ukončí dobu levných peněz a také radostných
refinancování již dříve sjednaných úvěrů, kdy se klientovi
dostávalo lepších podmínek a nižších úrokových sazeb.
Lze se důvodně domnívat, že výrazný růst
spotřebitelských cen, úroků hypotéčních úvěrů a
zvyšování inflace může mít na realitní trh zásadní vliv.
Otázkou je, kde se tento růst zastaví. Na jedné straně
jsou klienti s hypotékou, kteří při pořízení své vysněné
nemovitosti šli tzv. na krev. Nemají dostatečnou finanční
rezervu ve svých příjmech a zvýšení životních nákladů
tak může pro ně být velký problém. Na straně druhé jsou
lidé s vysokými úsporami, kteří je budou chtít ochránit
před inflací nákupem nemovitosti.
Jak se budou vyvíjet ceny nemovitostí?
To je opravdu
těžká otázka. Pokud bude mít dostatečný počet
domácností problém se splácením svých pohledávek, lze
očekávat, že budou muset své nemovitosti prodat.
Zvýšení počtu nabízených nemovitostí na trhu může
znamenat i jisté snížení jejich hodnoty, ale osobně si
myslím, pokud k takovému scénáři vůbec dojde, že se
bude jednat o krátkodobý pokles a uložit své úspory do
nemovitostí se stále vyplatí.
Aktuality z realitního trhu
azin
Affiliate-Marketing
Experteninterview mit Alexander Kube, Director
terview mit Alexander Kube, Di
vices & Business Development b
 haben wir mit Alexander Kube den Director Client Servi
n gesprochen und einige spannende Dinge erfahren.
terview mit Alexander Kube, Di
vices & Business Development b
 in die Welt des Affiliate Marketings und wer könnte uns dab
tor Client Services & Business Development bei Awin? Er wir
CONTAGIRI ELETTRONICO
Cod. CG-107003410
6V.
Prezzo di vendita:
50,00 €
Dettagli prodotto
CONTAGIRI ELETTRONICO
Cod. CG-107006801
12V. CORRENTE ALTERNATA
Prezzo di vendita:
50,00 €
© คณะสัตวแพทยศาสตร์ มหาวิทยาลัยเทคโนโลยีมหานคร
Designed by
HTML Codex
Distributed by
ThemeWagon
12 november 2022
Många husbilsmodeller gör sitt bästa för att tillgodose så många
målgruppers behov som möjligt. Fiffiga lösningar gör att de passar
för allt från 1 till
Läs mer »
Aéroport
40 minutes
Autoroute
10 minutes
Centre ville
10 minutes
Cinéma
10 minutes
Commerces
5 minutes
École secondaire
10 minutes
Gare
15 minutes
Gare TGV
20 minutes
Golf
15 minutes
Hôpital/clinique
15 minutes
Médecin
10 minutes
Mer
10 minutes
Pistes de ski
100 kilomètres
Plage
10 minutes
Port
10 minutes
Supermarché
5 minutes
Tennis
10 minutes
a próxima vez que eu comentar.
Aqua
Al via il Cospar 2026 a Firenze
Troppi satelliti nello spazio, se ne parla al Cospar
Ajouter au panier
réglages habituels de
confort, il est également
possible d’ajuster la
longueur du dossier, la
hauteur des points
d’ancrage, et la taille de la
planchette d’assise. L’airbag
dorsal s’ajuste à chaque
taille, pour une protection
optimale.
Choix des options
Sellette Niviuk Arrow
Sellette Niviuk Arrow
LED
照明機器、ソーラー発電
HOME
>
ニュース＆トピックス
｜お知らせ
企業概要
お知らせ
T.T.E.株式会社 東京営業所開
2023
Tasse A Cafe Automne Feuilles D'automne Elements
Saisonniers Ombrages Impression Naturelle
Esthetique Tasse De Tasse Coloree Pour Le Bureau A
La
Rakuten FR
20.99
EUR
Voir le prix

(AIM OF THE EXERCISE) Where a line in the entries holds "kteří", copy that line.

(RESPONSE TO THE TASK)
jsou klienti s hypotékou, kteří při pořízení své vysněné
lidé s vysokými úsporami, kteří je budou chtít ochránit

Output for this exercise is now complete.